Hiring and training workers in new skills for specific projects under social-distancing restrictions has created another layer of HR management concern, says Claiborne Guy, director of employment policy and practices at Associated General Contractors. “How do you handle that process now when it’s not face-to-face?” he says, noting that during the workforce crisis, contractors were too busy to be innovative. “Now they will have to innovate to survive.”
Richard Thorn, AGC of Utah CEO, says his chapter’s apprenticeship programs—including some that are run jointly with unions—are continuing to enroll but with adjustments. Classroom instruction is largely virtual, but social-distancing rules apply for in-person training. “You could teach the course virtually, but there has to be a testing element as well,” he says, noting ongoing concern in how to now safely operate a site.
Michael Gifford, AGC of Colorado president, says his chapter spent weeks working with state health officials on that challenge. “We developed a sample jobsite plan that goes through virtually every single scenario,” he says. “What do you do when workers have to come closer than 6 feet apart? How do you interview 300 employees who all need to get on a 30-story downtown construction project site all at once?”
Although contractors could follow federal and state guidelines, Gifford says processes for filing safety plans in Colorado can differ from county to county, forcing contractors to follow a mix of competing requirements.
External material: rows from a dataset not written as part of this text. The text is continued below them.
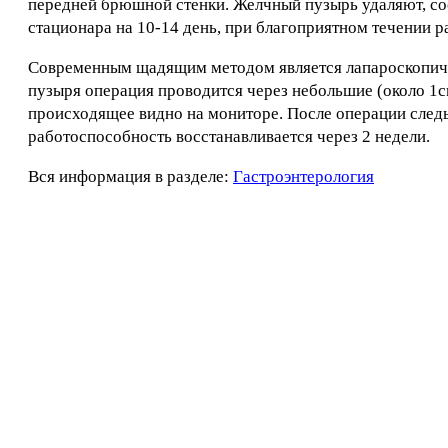
передней брюшной стенки. Желчный пузырь удаляют, со
стационара на 10-14 день, при благоприятном течении р
Современным щадящим методом является лапароскопиче
пузыря операция проводится через небольшие (около 1
происходящее видно на мониторе. После операции следы
работоспособность восстанавливается через 2 недели.
Вся информация в разделе:
Гастроэнтерология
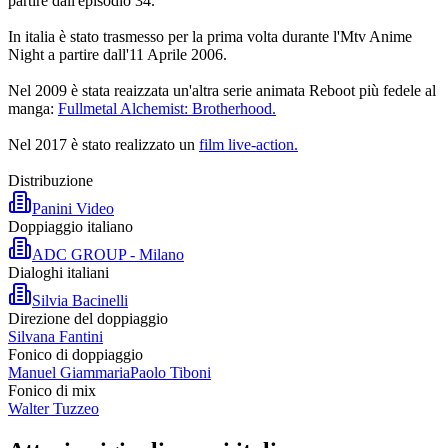
partire dall'episodio 34.
In italia è stato trasmesso per la prima volta durante l'Mtv Anime
Night a partire dall'11 Aprile 2006.
Nel 2009 è stata reaizzata un'altra serie animata Reboot più fedele al
manga:
Fullmetal Alchemist: Brotherhood.
Nel 2017 è stato realizzato un
film live-action.
Distribuzione
Panini Video
Doppiaggio italiano
ADC GROUP - Milano
Dialoghi italiani
Silvia Bacinelli
Direzione del doppiaggio
Silvana Fantini
Fonico di doppiaggio
Manuel Giammaria
Paolo Tiboni
Fonico di mix
Walter Tuzzeo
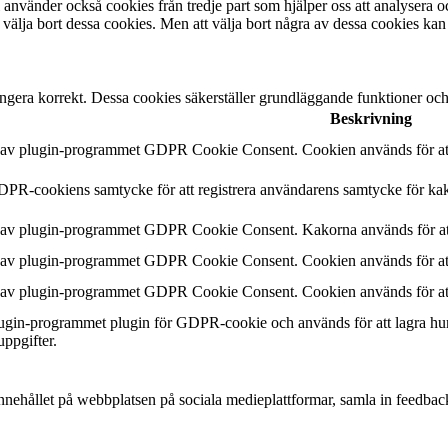
 använder också cookies från tredje part som hjälper oss att analysera 
 välja bort dessa cookies. Men att välja bort några av dessa cookies kan
ngera korrekt. Dessa cookies säkerställer grundläggande funktioner oc
Beskrivning
n av plugin-programmet GDPR Cookie Consent. Cookien används för att 
DPR-cookiens samtycke för att registrera användarens samtycke för kak
n av plugin-programmet GDPR Cookie Consent. Kakorna används för att
n av plugin-programmet GDPR Cookie Consent. Cookien används för att 
n av plugin-programmet GDPR Cookie Consent. Cookien används för att 
plugin-programmet plugin för GDPR-cookie och används för att lagra hu
uppgifter.
a innehållet på webbplatsen på sociala medieplattformar, samla in feedbac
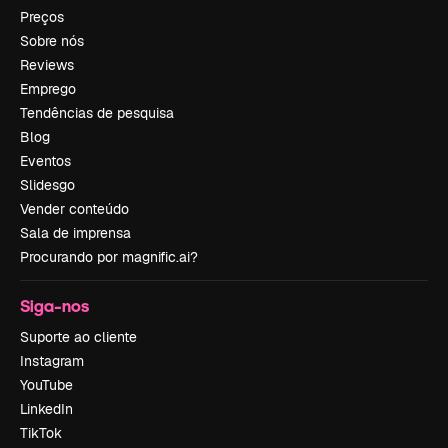
Preços
Sobre nós
Reviews
Emprego
Tendências de pesquisa
Blog
Eventos
Slidesgo
Vender conteúdo
Sala de imprensa
Procurando por magnific.ai?
Siga-nos
Suporte ao cliente
Instagram
YouTube
LinkedIn
TikTok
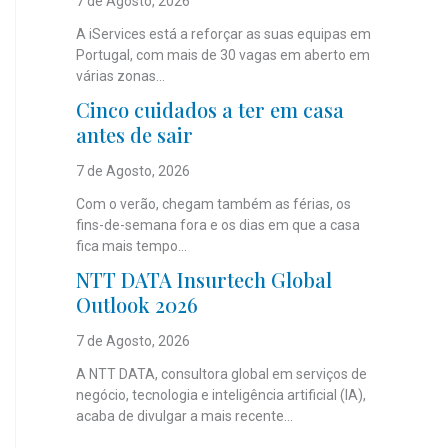
7 de Agosto, 2026
A iServices está a reforçar as suas equipas em
Portugal, com mais de 30 vagas em aberto em
várias zonas...
Cinco cuidados a ter em casa
antes de sair
7 de Agosto, 2026
Com o verão, chegam também as férias, os
fins-de-semana fora e os dias em que a casa
fica mais tempo...
NTT DATA Insurtech Global
Outlook 2026
7 de Agosto, 2026
A NTT DATA, consultora global em serviços de
negócio, tecnologia e inteligência artificial (IA),
acaba de divulgar a mais recente...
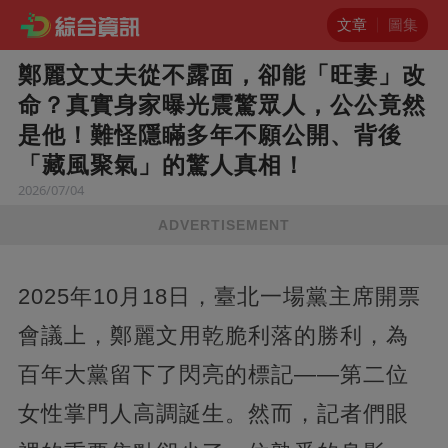
文章
圖集
鄭麗文丈夫從不露面，卻能「旺妻」改
命？真實身家曝光震驚眾人，公公竟然
是他！難怪隱瞞多年不願公開、背後
「藏風聚氣」的驚人真相！
2026/07/04
ADVERTISEMENT
2025年10月18日，臺北一場黨主席開票
會議上，鄭麗文用乾脆利落的勝利，為
百年大黨留下了閃亮的標記——第二位
女性掌門人高調誕生。然而，記者們眼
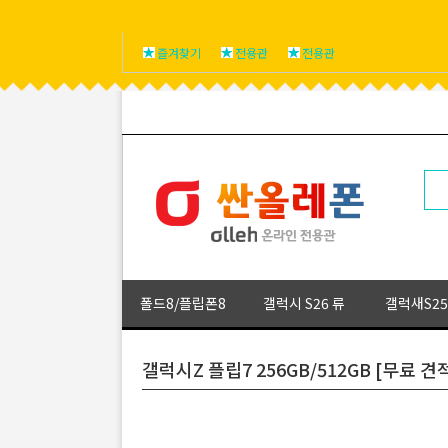
즐겨찾기
전용관
전용관
폴드8/플립폰8
갤럭시 S26 류
갤럭새S25
갤럭시Z 플립7 256GB/512GB [무료 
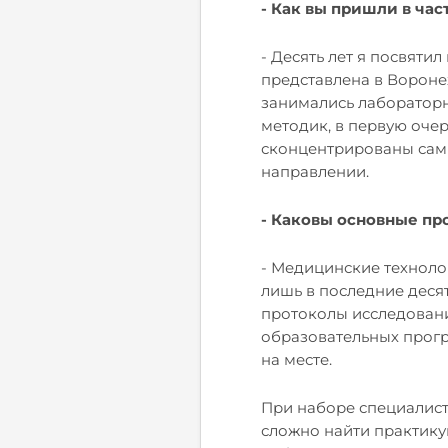
- Как вы пришли в ча
- Десять лет я посвяти
представлена в Вороне
занимались лабораторн
методик, в первую оче
сконцентрированы сам
направлении.
- Каковы основные пр
- Медицинские техноло
лишь в последние деся
протоколы исследован
образовательных прогр
на месте.
При наборе специалист
сложно найти практику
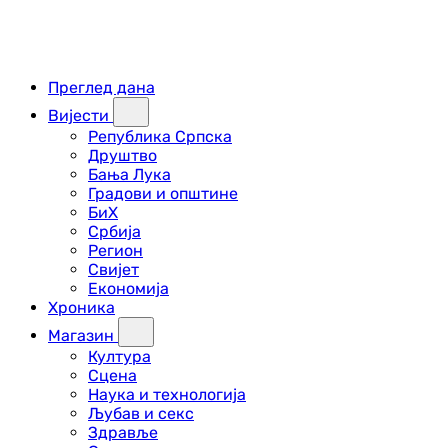
Преглед дана
Вијести
Република Српска
Друштво
Бања Лука
Градови и општине
БиХ
Србија
Регион
Свијет
Економија
Хроника
Магазин
Култура
Сцена
Наука и технологија
Љубав и секс
Здравље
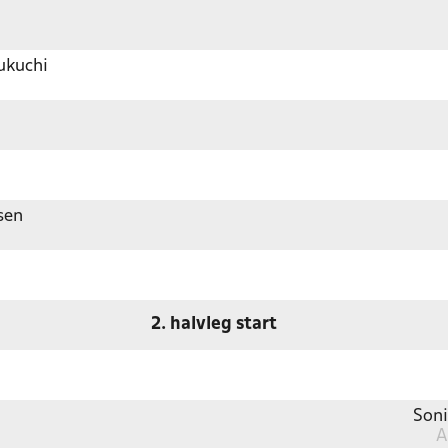
ukuchi
sen
2. halvleg start
Soni
A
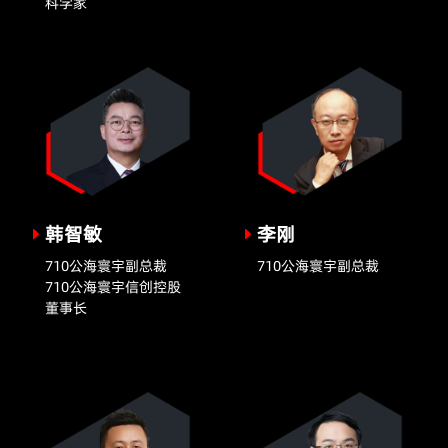
科学家
韩智敏
李刚
710公海寰宇副总裁
710公海寰宇副总裁
710公海寰宇信创控股
董事长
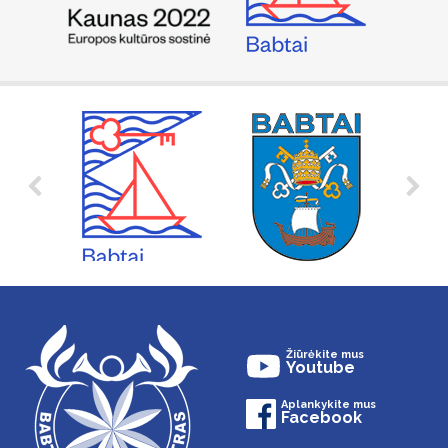
Žiūrėkite mus
Youtube
Aplankykite mus
Facebook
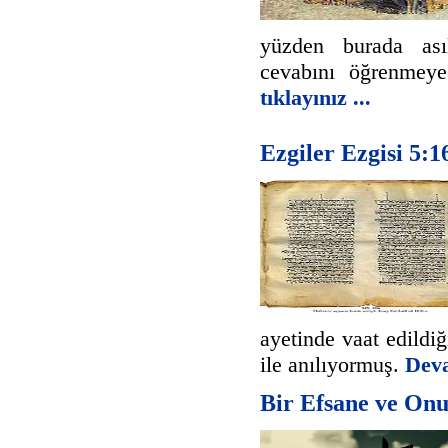
yüzden burada ası
cevabını öğrenmey
tıklayınız ...
Ezgiler Ezgisi 5
ayetinde vaat edild
ile anılıyormuş.
Devam
Bir Efsane ve On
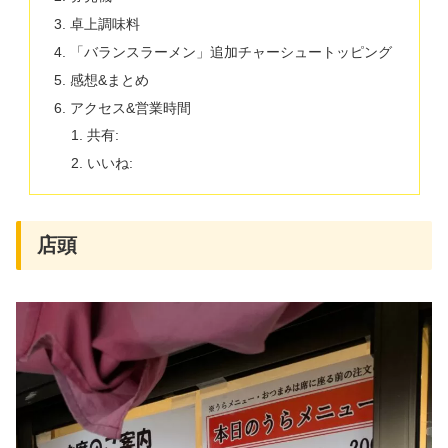
卓上調味料
「バランスラーメン」追加チャーシュートッピング
感想&まとめ
アクセス&営業時間
共有:
いいね:
店頭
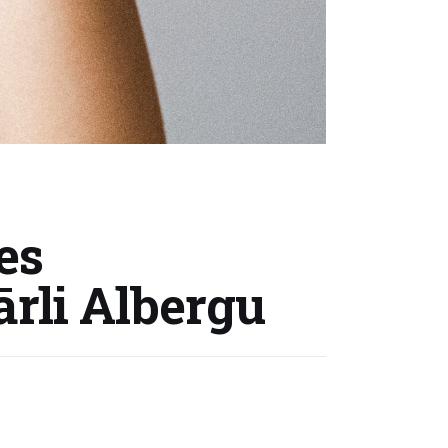
es
rli Albergu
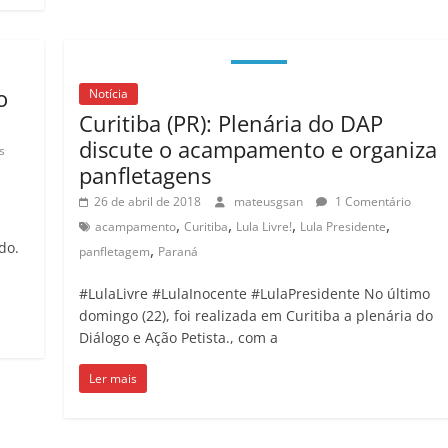
o
Notícia
Curitiba (PR): Plenária do DAP
discute o acampamento e organiza
s
panfletagens
26 de abril de 2018
mateusgsan
1 Comentário
,
,
,
,
acampamento
Curitiba
Lula Livre!
Lula Presidente
do.
,
panfletagem
Paraná
#LulaLivre #LulaInocente #LulaPresidente No último
domingo (22), foi realizada em Curitiba a plenária do
Diálogo e Ação Petista., com a
Ler mais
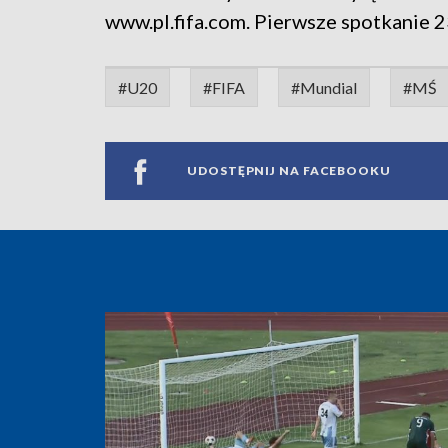
www.pl.fifa.com. Pierwsze spotkanie 2
#U20
#FIFA
#Mundial
#MŚ
UDOSTĘPNIJ NA FACEBOOKU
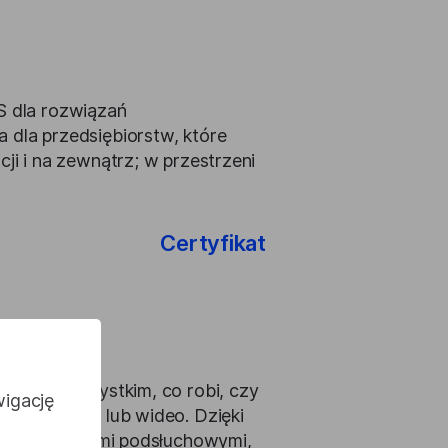
S dla rozwiązań
 dla przedsiębiorstw, które
ji i na zewnątrz; w przestrzeni
Certyfikat
ązań we wszystkim, co robi, czy
wigację
owy, tekstu lub wideo. Dzięki
lnymi agencjami podsłuchowymi,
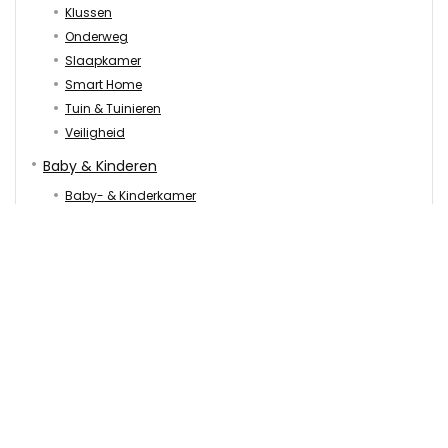
Klussen
Onderweg
Slaapkamer
Smart Home
Tuin & Tuinieren
Veiligheid
Baby & Kinderen
Baby- & Kinderkamer
Onderweg
Speelgoed
Vakantie & Reizen
Algemeen
Lichaam & Gezondheid
Eten & Drinken
Kleding
Persoonlijke verzorging
Sporten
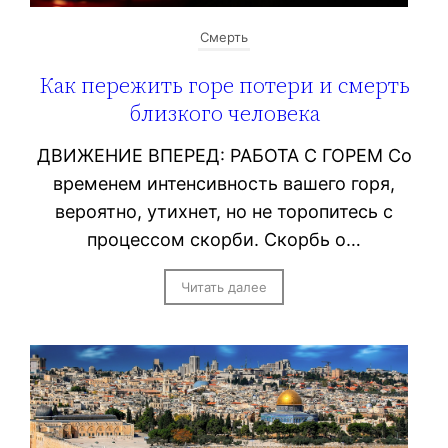
Смерть
Как пережить горе потери и смерть
близкого человека
ДВИЖЕНИЕ ВПЕРЕД: РАБОТА С ГОРЕМ Со
временем интенсивность вашего горя,
вероятно, утихнет, но не торопитесь с
процессом скорби. Скорбь о…
Читать далее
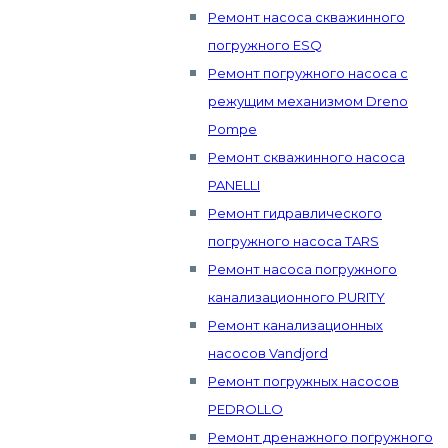
Ремонт насоса скважинного
погружного ESQ
Ремонт погружного насоса с
режущим механизмом Dreno
Pompe
Ремонт скважинного насоса
PANELLI
Ремонт гидравлического
погружного насоса TARS
Ремонт насоса погружного
канализационного PURITY
Ремонт канализационных
насосов Vandjord
Ремонт погружных насосов
PEDROLLO
Ремонт дренажного погружного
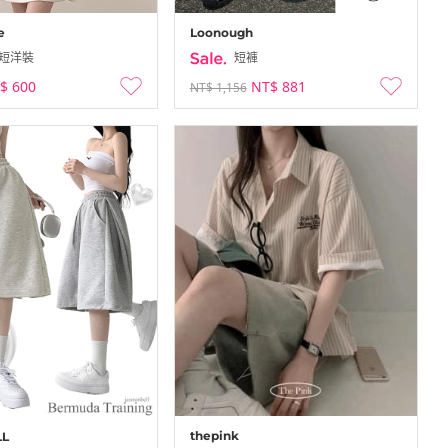
Loonough
e
短褲
短洋裝
NT$ 881
$ 600
NT$ 1,156
thepink
LL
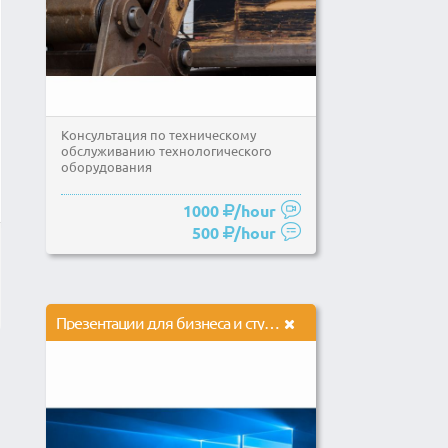
Консультация по техническому
обслуживанию технологического
оборудования
1000
/hour
500
/hour
Презентации для бизнеса и студентов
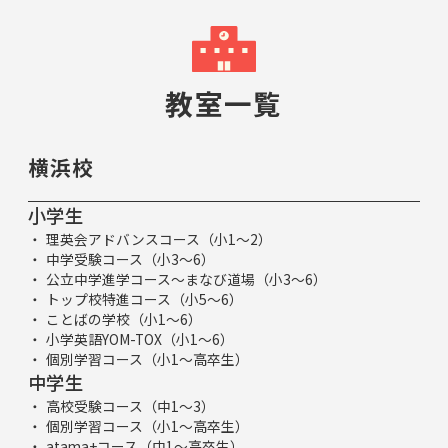
教室一覧
横浜校
小学生
理英会アドバンスコース（小1～2）
中学受験コース（小3～6）
公立中学進学コース～まなび道場（小3～6）
トップ校特進コース（小5～6）
ことばの学校（小1～6）
小学英語YOM-TOX（小1～6）
個別学習コース（小1～高卒生）
中学生
高校受験コース（中1～3）
個別学習コース（小1～高卒生）
atama+コース（中1～高卒生）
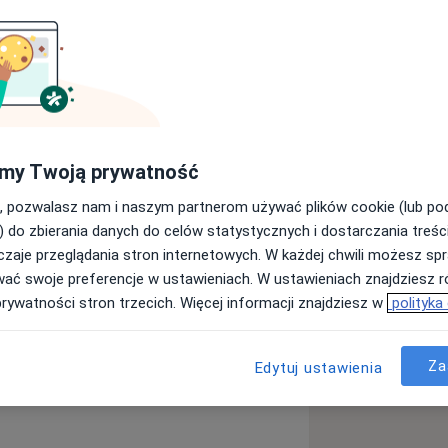
u
a11y_sr_more_diseases
Ból biodra
Ból barku
+6
my Twoją prywatność
, pozwalasz nam i naszym partnerom używać plików cookie (lub p
) do zbierania danych do celów statystycznych i dostarczania treśc
zaje przeglądania stron internetowych. W każdej chwili możesz spr
wać swoje preferencje w ustawieniach. W ustawieniach znajdziesz ró
prywatności stron trzecich. Więcej informacji znajdziesz w
polityka
ęcej
doświadczeniu
Za
Edytuj ustawienia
CSL’s Wightman says HR units are under added pressure concerning COVID-19 worksite plans because of future liability risk when workers’ comp benefits are limited. “Those claims are capped, so, if there are damages, attorneys will look at filing a direct claim to the company,” she says.
Her clients have issued guidelines and protocols that employees have to sign. “We have a responsibility to organize information in a way that’s understandable. The fear is always you’ll get it wrong or misunderstand something, but you just have to keep plugging away.”
Firms in Canada also face new COVID-19 workplace rules based on federal legislation and laws passed in several provinces since March. Federal rules ensure Canadians who are ill due to the virus are covered under medical leave laws.
Workers who go on leave can apply for $2,000 a month from the federal government, while several provinces have instituted job protections for employees who take unpaid leave, says John Illington, an attorney in Toronto.
Ontario and British Columbia, major centers of construction, don’t require workers to obtain a manager’s permission for COVID-19 sick-leave requests and bar employers from requiring a medical certificate. Saskatchewan has passed similar rules, with all three provinces guaranteeing workers their jobs when they return from leave.
Still, how well the emerging patchwork of COVID-19 sick leave laws are working for design and construction sector companies depends on who you speak to.
Howard Levitt, a Toronto employment attorney who has industry clients, says that as some provinces begin to expand designations of essential construction in reviving their economies, contractors and other firms are having difficulty luring back employees from sick leave or furlough.